Which dietary supplements are recommended during pregnancy?

Professional societies and medical guidelines generally recommend getting micronutrients through a balanced and varied diet. Routine self-prescribed use of multivitamin supplements is not advised. Supplements should be used when there is an increased need, a diagnosed deficiency, or special circumstances that justify it – ideally after consulting a doctor.

Regardless, certain nutrients are considered particularly important for the healthy development of the child and the well-being of the mother. Especially recommended are: folic acid, DHA (an omega-3 fatty acid), iron, iodine, and vitamin D.

Folic acid

Folic acid plays a key role in the development of the unborn child’s central nervous system. Women who wish to conceive should ideally begin taking it about six weeks before conception. Some experts recommend it for all women of childbearing age as a general precaution.

The standard recommended dose is usually 0.4 mg per day. Timely supplementation can reduce the risk of so-called neural tube defects such as spina bifida by up to 70%.

Folic acid remains important during pregnancy itself – especially during the first 12 weeks, when organ development takes place. Continuing intake through the end of pregnancy and into breastfeeding is recommended, as the need remains elevated.

Folic acid can also be obtained from the diet, particularly from green leafy vegetables (e.g., spinach, Swiss chard, cabbage), legumes, whole grains, nuts, and beets.

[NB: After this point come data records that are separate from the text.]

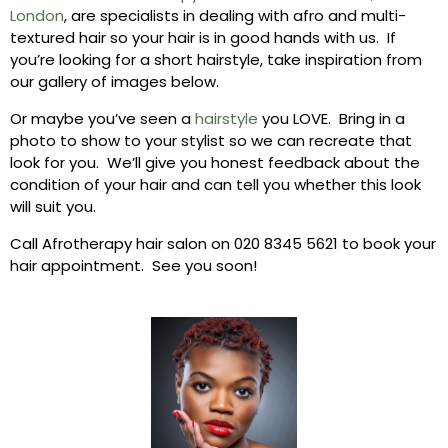
London
, are specialists in dealing with afro and multi-
textured hair so your hair is in good hands with us. If
you’re looking for a short hairstyle, take inspiration from
our gallery of images below.
Or maybe you’ve seen a
hairstyle
you LOVE. Bring in a
photo to show to your stylist so we can recreate that
look for you. We’ll give you honest feedback about the
condition of your hair and can tell you whether this look
will suit you.
Call Afrotherapy hair salon on 020 8345 5621 to book your
hair appointment. See you soon!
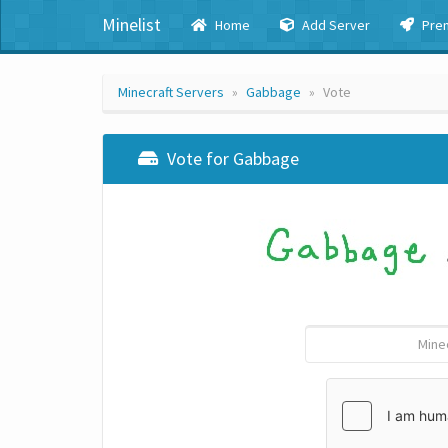
Minelist
Home
Add Server
Pre
Minecraft Servers
Gabbage
Vote
Vote for Gabbage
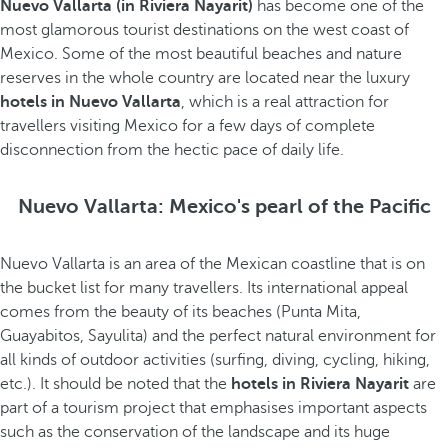
Nuevo Vallarta (in Riviera Nayarit)
has become one of the
most glamorous tourist destinations on the west coast of
Mexico. Some of the most beautiful beaches and nature
reserves in the whole country are located near the luxury
hotels in Nuevo Vallarta
, which is a real attraction for
travellers visiting Mexico for a few days of complete
disconnection from the hectic pace of daily life.
Nuevo Vallarta: Mexico's pearl of the Pacific
Nuevo Vallarta is an area of the Mexican coastline that is on
the bucket list for many travellers. Its international appeal
comes from the beauty of its beaches (Punta Mita,
Guayabitos, Sayulita) and the perfect natural environment for
all kinds of outdoor activities (surfing, diving, cycling, hiking,
etc.). It should be noted that the
hotels in Riviera Nayarit
are
part of a tourism project that emphasises important aspects
such as the conservation of the landscape and its huge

DHA (docosahexaenoic acid)

DHA is a long-chain omega-3 fatty acid that is crucial for the development of the baby’s brain, nervous system, and vision. Adequate intake can also have a positive impact on the child’s psychomotor development. In addition, DHA may reduce the risk of postpartum depression in mothers.

A deficiency in DHA can increase the risk of preterm birth or preeclampsia (pregnancy-related high blood pressure).

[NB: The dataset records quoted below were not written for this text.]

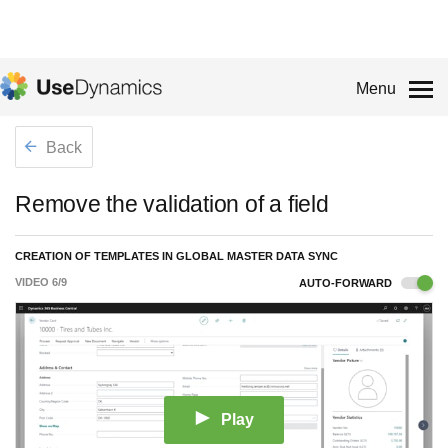
Menu
Back
Remove the validation of a field
CREATION OF TEMPLATES IN GLOBAL MASTER DATA SYNC
VIDEO
6
/
9
AUTO-FORWARD
Play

DHA is naturally found in fatty sea fish and seafood. Because the consumption of certain fish species should be limited during pregnancy due to potential mercury contamination, supplementation with at least 200 mg DHA per day is often recommended. Those who eat little or no fish may consider higher doses – following medical advice.

Iron

During pregnancy, iron requirements increase significantly, as more blood is produced and the growing baby and placenta need to be supplied. Iron deficiency can lead to pregnancy-related anemia, which causes fatigue, difficulty concentrating, and increased susceptibility to infections.

However, iron supplementation is not generally recommended for all. It should be considered in cases of proven iron deficiency or low ferritin levels.

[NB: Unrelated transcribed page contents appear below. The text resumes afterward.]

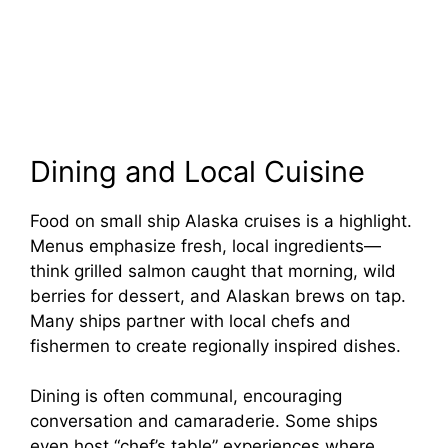
Dining and Local Cuisine
Food on small ship Alaska cruises is a highlight.
Menus emphasize fresh, local ingredients—
think grilled salmon caught that morning, wild
berries for dessert, and Alaskan brews on tap.
Many ships partner with local chefs and
fishermen to create regionally inspired dishes.
Dining is often communal, encouraging
conversation and camaraderie. Some ships
even host “chef’s table” experiences where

Iron can be obtained through diet – for example, from red meat, organ meats, legumes, whole grains, or green vegetables like parsley. Important: Plant-based iron is less readily absorbed than animal-based iron. Combining it with vitamin C-rich foods can improve absorption.

Iodine

Iodine is essential for healthy thyroid function and for the development of the baby’s central nervous system. During pregnancy, the need increases due to higher excretion through the kidneys and the baby’s own requirements.

Iodine deficiency can have serious consequences, including intellectual disabilities, hearing loss, or deafness in newborns.

Iodine is mainly obtained through iodized table salt, dairy products, eggs, and fish. Nevertheless, dietary intake alone is often insufficient. A daily intake of 150–200 micrograms of iodine is usually recommended during pregnancy – provided there are no thyroid disorders. For women with known thyroid conditions, supplementation should be done under medical supervision.

Vitamin D

Vitamin D is important for calcium and phosphate metabolism as well as a well-functioning immune system. The body produces vitamin D through skin exposure to sunlight, particularly UVB radiation.

In many parts of the world, sufficient production of vitamin D through sunlight is only possible from around March to September, and only with regular outdoor exposure without sunscreen. At other times – and especially with limited sun exposure – supplementation is advisable.

During pregnancy and breastfeeding, a daily dose of 1,500 to 4,000 IU of vitamin D is often recommended, depending on individual needs. A blood test can help determine the appropriate dose.